• Work order: Report, word for word, every line of the material that contains "Powdered".
* * *
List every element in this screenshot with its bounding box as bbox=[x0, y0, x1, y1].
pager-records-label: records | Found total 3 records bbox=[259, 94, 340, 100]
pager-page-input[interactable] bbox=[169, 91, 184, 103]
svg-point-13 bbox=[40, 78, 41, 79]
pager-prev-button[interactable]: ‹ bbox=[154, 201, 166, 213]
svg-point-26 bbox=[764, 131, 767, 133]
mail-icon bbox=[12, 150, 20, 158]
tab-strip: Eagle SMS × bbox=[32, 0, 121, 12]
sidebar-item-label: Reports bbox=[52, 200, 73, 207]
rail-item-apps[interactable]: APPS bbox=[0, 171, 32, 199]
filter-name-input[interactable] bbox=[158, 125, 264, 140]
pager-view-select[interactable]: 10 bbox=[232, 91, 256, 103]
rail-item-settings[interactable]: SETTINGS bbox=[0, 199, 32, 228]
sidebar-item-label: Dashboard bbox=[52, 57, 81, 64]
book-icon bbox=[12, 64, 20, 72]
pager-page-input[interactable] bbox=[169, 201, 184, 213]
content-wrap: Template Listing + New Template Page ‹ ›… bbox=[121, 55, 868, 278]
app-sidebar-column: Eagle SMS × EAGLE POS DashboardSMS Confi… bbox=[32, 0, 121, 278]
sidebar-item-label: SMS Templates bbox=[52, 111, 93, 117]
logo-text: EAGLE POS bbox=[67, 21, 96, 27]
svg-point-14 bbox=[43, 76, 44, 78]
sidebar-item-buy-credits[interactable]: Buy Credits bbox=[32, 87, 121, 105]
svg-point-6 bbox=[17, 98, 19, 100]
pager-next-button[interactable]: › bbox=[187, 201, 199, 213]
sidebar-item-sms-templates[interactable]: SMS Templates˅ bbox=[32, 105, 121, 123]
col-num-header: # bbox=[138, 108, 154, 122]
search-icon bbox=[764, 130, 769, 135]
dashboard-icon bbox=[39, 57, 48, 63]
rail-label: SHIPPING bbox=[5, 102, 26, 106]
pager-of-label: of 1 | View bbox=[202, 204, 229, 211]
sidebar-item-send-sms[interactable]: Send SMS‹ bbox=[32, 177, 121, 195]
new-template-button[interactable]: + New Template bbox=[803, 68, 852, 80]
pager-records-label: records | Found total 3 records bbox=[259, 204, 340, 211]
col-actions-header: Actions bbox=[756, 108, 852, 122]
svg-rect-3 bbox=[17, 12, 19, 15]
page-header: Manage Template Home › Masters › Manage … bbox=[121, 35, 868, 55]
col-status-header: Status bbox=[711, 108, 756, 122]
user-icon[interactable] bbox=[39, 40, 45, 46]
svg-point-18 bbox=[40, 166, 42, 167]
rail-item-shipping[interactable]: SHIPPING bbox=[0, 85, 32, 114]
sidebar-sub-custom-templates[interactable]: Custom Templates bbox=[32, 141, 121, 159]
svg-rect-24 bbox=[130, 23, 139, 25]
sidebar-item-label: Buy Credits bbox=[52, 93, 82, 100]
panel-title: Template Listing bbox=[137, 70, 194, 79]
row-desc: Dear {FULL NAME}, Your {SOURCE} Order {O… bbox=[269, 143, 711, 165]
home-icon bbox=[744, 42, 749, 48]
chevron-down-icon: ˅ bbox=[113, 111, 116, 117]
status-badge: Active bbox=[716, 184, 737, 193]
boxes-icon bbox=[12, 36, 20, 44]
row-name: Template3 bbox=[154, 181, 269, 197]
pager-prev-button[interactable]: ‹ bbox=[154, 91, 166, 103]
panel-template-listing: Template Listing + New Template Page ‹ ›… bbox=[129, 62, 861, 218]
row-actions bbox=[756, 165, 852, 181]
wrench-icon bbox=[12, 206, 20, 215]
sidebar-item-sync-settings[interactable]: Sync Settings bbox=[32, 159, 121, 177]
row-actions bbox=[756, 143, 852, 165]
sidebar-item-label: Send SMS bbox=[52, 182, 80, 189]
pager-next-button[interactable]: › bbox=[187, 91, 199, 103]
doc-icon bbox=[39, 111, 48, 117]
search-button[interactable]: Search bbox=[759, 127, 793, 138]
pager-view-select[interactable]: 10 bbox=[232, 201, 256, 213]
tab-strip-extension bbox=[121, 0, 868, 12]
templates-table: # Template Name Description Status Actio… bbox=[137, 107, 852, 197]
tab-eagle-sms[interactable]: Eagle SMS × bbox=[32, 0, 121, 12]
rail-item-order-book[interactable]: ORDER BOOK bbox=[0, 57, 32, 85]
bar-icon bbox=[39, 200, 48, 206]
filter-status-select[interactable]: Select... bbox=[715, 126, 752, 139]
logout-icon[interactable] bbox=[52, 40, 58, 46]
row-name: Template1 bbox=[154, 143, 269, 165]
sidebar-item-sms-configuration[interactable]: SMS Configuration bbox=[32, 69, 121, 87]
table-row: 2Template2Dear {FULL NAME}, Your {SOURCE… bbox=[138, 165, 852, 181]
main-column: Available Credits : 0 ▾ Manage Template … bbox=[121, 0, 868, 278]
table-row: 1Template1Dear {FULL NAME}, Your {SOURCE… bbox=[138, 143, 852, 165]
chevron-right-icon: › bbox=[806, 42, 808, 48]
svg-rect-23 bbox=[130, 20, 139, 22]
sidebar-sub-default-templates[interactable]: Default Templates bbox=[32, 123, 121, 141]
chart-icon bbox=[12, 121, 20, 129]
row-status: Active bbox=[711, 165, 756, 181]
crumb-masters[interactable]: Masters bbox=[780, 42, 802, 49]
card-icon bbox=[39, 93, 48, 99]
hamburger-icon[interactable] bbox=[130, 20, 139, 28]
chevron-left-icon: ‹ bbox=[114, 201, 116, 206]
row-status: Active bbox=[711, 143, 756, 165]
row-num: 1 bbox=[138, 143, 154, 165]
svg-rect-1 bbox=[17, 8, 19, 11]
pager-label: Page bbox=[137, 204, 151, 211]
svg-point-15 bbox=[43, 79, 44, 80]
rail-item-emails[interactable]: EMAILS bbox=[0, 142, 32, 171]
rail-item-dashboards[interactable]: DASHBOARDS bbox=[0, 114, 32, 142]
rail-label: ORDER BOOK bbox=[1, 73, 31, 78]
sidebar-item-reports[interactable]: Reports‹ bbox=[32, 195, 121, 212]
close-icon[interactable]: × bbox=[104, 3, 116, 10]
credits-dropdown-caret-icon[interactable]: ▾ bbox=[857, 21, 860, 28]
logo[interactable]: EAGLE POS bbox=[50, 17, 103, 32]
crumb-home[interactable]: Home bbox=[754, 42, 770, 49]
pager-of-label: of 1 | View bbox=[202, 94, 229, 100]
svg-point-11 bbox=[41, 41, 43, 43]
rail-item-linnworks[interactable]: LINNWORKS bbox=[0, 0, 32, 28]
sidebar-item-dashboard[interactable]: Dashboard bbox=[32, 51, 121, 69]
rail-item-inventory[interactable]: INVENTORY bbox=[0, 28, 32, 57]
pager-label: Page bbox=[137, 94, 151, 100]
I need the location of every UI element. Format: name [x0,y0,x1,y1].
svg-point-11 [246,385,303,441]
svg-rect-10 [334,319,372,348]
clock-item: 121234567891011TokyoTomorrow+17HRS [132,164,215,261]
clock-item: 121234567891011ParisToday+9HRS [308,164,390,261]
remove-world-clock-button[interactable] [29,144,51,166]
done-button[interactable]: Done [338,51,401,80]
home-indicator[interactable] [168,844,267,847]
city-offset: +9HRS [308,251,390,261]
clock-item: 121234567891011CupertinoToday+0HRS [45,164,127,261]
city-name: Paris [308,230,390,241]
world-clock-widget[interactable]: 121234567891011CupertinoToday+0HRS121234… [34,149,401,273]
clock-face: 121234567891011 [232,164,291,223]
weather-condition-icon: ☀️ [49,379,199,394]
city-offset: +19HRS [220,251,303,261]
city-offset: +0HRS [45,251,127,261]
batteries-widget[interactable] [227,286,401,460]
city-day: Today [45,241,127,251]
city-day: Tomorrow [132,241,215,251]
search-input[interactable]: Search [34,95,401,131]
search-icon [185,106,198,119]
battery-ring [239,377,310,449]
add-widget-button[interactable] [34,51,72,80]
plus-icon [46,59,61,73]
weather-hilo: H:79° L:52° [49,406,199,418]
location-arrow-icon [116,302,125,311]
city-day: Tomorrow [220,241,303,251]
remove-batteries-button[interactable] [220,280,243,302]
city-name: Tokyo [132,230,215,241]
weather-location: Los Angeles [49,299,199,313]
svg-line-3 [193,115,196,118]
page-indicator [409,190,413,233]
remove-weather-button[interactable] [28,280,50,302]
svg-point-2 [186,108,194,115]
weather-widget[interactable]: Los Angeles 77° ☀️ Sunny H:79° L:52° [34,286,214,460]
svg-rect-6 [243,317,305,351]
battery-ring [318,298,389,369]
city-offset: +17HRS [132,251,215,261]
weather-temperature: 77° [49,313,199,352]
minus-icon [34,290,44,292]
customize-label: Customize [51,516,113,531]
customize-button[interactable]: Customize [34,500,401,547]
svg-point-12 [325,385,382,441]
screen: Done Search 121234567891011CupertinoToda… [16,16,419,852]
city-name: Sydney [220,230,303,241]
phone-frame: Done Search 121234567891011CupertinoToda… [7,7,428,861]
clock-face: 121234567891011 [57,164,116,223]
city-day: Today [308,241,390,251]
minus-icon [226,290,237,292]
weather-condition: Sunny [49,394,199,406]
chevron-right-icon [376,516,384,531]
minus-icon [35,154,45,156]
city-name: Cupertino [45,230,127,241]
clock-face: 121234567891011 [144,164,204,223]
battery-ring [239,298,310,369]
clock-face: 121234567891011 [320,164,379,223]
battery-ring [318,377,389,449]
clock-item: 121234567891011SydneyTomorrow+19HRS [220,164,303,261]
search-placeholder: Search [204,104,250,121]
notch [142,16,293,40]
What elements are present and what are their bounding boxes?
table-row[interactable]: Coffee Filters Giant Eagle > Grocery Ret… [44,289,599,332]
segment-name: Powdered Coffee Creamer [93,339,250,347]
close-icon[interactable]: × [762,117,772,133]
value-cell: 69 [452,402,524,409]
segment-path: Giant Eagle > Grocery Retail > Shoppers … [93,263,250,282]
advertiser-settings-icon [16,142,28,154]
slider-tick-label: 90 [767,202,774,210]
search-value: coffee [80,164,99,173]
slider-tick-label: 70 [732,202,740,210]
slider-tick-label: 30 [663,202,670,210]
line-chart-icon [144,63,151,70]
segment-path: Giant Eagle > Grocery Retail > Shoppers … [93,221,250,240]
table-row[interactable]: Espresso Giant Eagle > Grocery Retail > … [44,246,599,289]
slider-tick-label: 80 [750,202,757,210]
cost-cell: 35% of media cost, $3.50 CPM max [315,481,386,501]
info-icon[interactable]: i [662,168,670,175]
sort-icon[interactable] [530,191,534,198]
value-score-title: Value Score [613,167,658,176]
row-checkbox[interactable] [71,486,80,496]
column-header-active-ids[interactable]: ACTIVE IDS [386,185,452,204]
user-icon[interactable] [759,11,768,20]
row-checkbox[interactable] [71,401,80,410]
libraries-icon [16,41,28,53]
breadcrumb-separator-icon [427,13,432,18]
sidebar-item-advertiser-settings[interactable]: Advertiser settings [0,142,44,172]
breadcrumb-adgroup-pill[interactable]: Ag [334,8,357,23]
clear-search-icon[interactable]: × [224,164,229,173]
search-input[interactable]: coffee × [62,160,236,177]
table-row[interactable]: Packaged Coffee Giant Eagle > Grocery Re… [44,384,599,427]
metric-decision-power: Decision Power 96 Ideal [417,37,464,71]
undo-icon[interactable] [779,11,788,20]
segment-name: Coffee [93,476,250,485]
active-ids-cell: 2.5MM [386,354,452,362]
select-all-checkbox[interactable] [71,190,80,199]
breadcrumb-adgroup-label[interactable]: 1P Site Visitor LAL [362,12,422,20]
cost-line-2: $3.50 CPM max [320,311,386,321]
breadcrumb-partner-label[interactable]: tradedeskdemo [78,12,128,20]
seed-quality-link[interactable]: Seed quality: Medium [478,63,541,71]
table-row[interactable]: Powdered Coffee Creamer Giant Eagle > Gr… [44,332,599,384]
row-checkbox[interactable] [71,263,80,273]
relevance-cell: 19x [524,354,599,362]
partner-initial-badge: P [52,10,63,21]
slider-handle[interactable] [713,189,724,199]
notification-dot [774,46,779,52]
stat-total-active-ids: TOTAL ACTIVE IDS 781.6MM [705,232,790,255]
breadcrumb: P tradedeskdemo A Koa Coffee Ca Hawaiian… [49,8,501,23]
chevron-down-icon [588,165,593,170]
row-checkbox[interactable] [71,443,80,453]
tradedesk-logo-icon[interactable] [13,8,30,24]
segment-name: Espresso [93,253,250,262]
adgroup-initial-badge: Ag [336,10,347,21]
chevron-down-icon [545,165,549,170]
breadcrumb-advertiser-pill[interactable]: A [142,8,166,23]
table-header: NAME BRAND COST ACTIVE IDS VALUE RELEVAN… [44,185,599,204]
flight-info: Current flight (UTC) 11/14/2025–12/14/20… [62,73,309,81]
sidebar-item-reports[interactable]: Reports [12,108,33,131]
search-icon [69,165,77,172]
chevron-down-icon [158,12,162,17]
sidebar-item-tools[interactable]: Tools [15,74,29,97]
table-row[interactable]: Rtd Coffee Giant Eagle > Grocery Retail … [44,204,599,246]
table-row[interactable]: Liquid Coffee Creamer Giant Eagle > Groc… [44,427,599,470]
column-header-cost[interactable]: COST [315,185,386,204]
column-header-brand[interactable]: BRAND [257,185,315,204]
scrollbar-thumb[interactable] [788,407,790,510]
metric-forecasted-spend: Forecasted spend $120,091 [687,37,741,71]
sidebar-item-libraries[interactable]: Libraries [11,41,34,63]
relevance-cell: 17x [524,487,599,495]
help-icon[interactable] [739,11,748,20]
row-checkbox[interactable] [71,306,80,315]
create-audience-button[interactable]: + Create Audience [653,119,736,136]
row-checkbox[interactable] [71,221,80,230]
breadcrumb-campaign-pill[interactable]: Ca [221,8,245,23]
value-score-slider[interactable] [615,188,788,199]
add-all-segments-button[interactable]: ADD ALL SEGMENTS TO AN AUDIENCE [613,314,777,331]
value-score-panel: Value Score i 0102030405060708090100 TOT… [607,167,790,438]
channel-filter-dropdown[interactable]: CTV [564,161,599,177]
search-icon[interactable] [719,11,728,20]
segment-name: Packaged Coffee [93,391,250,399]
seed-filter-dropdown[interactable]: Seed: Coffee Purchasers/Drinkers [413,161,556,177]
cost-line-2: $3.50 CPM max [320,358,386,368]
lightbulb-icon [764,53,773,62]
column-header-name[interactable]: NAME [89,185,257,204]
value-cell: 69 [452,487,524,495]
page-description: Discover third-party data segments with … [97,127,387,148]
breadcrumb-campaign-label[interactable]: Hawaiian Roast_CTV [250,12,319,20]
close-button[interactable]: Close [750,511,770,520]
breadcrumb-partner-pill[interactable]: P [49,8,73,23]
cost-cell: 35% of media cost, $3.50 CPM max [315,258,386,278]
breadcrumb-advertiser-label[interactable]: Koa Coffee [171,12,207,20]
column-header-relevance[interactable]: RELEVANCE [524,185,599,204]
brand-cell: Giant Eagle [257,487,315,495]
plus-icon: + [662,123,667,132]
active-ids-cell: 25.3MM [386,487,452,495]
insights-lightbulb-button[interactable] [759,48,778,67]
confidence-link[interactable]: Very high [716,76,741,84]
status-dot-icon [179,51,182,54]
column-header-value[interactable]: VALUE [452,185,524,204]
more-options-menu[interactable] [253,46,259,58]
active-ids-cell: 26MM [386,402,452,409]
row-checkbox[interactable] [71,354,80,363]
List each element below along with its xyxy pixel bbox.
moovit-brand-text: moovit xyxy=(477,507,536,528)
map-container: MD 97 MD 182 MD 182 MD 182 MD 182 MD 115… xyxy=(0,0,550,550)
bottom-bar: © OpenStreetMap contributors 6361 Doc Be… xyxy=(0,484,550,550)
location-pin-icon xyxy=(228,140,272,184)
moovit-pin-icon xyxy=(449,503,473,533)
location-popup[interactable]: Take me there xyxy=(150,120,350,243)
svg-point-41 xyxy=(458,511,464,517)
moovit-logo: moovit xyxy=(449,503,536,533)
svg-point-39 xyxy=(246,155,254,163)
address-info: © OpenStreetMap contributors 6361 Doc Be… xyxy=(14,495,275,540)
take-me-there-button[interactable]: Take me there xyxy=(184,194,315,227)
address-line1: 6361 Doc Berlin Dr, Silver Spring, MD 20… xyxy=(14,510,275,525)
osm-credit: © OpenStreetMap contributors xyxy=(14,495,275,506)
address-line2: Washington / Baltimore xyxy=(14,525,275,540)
* * *
• Answer to this task:
segment-name: Powdered Coffee Creamer [93,339,250,347]
table-row[interactable]: Powdered Coffee Creamer Giant Eagle > Gr… [44,332,599,384]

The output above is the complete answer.